> Instructions to follow:
The whole of the data, every line, should come back exactly the same.

"""

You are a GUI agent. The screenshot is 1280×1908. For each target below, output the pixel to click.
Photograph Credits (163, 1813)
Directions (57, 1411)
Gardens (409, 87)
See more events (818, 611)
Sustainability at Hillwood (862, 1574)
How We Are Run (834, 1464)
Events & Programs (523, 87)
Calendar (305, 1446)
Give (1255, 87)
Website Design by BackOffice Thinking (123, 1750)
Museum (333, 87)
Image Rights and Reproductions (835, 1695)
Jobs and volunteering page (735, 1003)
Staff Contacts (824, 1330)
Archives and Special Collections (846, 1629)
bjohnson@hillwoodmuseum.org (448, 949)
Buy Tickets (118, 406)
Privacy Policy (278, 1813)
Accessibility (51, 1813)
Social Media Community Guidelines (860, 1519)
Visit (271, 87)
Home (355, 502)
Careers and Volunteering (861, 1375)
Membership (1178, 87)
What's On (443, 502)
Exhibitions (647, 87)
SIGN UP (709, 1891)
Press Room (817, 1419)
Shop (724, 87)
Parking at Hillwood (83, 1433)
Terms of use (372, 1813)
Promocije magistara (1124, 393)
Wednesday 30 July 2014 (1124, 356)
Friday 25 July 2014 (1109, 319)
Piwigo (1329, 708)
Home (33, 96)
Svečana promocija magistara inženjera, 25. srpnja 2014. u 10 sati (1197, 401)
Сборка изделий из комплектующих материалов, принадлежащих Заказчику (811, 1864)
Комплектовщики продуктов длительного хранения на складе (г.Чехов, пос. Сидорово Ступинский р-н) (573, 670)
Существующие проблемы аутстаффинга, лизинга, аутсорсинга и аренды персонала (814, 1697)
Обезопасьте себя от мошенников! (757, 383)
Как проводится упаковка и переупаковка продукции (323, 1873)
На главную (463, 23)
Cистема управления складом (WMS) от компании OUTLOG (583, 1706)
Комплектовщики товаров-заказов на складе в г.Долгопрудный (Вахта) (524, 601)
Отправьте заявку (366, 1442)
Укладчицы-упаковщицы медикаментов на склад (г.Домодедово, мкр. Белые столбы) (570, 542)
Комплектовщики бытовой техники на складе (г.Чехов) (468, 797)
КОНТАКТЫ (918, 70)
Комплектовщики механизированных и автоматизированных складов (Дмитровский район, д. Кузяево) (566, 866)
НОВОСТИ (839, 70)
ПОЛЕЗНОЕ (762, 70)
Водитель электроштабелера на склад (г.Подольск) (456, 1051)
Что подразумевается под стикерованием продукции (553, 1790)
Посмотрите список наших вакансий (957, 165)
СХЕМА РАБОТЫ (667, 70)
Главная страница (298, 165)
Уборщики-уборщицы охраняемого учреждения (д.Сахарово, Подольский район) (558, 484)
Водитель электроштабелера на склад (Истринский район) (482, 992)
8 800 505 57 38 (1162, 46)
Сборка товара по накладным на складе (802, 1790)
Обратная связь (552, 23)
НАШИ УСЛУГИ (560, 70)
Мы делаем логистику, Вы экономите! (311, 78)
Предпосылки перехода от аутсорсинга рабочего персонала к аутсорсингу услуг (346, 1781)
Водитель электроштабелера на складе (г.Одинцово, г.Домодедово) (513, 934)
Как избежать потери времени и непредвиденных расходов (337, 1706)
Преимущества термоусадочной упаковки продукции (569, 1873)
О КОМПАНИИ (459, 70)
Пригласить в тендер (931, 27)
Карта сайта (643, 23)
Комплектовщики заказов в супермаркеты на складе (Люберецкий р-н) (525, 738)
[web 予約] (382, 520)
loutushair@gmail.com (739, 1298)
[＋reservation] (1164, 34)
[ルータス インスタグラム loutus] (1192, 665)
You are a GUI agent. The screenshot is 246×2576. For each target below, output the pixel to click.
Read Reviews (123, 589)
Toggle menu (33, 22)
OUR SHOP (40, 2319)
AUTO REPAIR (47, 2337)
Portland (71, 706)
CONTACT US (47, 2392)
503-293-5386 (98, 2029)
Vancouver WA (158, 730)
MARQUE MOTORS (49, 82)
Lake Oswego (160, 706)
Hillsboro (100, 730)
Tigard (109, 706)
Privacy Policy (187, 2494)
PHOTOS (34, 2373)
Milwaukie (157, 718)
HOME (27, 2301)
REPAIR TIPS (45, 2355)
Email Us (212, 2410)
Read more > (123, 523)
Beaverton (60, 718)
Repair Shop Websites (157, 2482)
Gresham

"""

> Answer section:
You are a GUI agent. The screenshot is 1280×1908. For each target below, output the pixel to click.
Photograph Credits (163, 1813)
Directions (57, 1411)
Gardens (409, 87)
See more events (818, 611)
Sustainability at Hillwood (862, 1574)
How We Are Run (834, 1464)
Events & Programs (523, 87)
Calendar (305, 1446)
Give (1255, 87)
Website Design by BackOffice Thinking (123, 1750)
Museum (333, 87)
Image Rights and Reproductions (835, 1695)
Jobs and volunteering page (735, 1003)
Staff Contacts (824, 1330)
Archives and Special Collections (846, 1629)
bjohnson@hillwoodmuseum.org (448, 949)
Buy Tickets (118, 406)
Privacy Policy (278, 1813)
Accessibility (51, 1813)
Social Media Community Guidelines (860, 1519)
Visit (271, 87)
Home (355, 502)
Careers and Volunteering (861, 1375)
Membership (1178, 87)
What's On (443, 502)
Exhibitions (647, 87)
SIGN UP (709, 1891)
Press Room (817, 1419)
Shop (724, 87)
Parking at Hillwood (83, 1433)
Terms of use (372, 1813)
Promocije magistara (1124, 393)
Wednesday 30 July 2014 (1124, 356)
Friday 25 July 2014 (1109, 319)
Piwigo (1329, 708)
Home (33, 96)
Svečana promocija magistara inženjera, 25. srpnja 2014. u 10 sati (1197, 401)
Сборка изделий из комплектующих материалов, принадлежащих Заказчику (811, 1864)
Комплектовщики продуктов длительного хранения на складе (г.Чехов, пос. Сидорово Ступинский р-н) (573, 670)
Существующие проблемы аутстаффинга, лизинга, аутсорсинга и аренды персонала (814, 1697)
Обезопасьте себя от мошенников! (757, 383)
Как проводится упаковка и переупаковка продукции (323, 1873)
На главную (463, 23)
Cистема управления складом (WMS) от компании OUTLOG (583, 1706)
Комплектовщики товаров-заказов на складе в г.Долгопрудный (Вахта) (524, 601)
Отправьте заявку (366, 1442)
Укладчицы-упаковщицы медикаментов на склад (г.Домодедово, мкр. Белые столбы) (570, 542)
Комплектовщики бытовой техники на складе (г.Чехов) (468, 797)
КОНТАКТЫ (918, 70)
Комплектовщики механизированных и автоматизированных складов (Дмитровский район, д. Кузяево) (566, 866)
НОВОСТИ (839, 70)
ПОЛЕЗНОЕ (762, 70)
Водитель электроштабелера на склад (г.Подольск) (456, 1051)
Что подразумевается под стикерованием продукции (553, 1790)
Посмотрите список наших вакансий (957, 165)
СХЕМА РАБОТЫ (667, 70)
Главная страница (298, 165)
Уборщики-уборщицы охраняемого учреждения (д.Сахарово, Подольский район) (558, 484)
Водитель электроштабелера на склад (Истринский район) (482, 992)
8 800 505 57 38 (1162, 46)
Сборка товара по накладным на складе (802, 1790)
Обратная связь (552, 23)
НАШИ УСЛУГИ (560, 70)
Мы делаем логистику, Вы экономите! (311, 78)
Предпосылки перехода от аутсорсинга рабочего персонала к аутсорсингу услуг (346, 1781)
Водитель электроштабелера на складе (г.Одинцово, г.Домодедово) (513, 934)
Как избежать потери времени и непредвиденных расходов (337, 1706)
Преимущества термоусадочной упаковки продукции (569, 1873)
О КОМПАНИИ (459, 70)
Пригласить в тендер (931, 27)
Карта сайта (643, 23)
Комплектовщики заказов в супермаркеты на складе (Люберецкий р-н) (525, 738)
[web 予約] (382, 520)
loutushair@gmail.com (739, 1298)
[＋reservation] (1164, 34)
[ルータス インスタグラム loutus] (1192, 665)
You are a GUI agent. The screenshot is 246×2576. For each target below, output the pixel to click.
Read Reviews (123, 589)
Toggle menu (33, 22)
OUR SHOP (40, 2319)
AUTO REPAIR (47, 2337)
Portland (71, 706)
CONTACT US (47, 2392)
503-293-5386 (98, 2029)
Vancouver WA (158, 730)
MARQUE MOTORS (49, 82)
Lake Oswego (160, 706)
Hillsboro (100, 730)
Tigard (109, 706)
Privacy Policy (187, 2494)
PHOTOS (34, 2373)
Milwaukie (157, 718)
HOME (27, 2301)
REPAIR TIPS (45, 2355)
Email Us (212, 2410)
Read more > (123, 523)
Beaverton (60, 718)
Repair Shop Websites (157, 2482)
Gresham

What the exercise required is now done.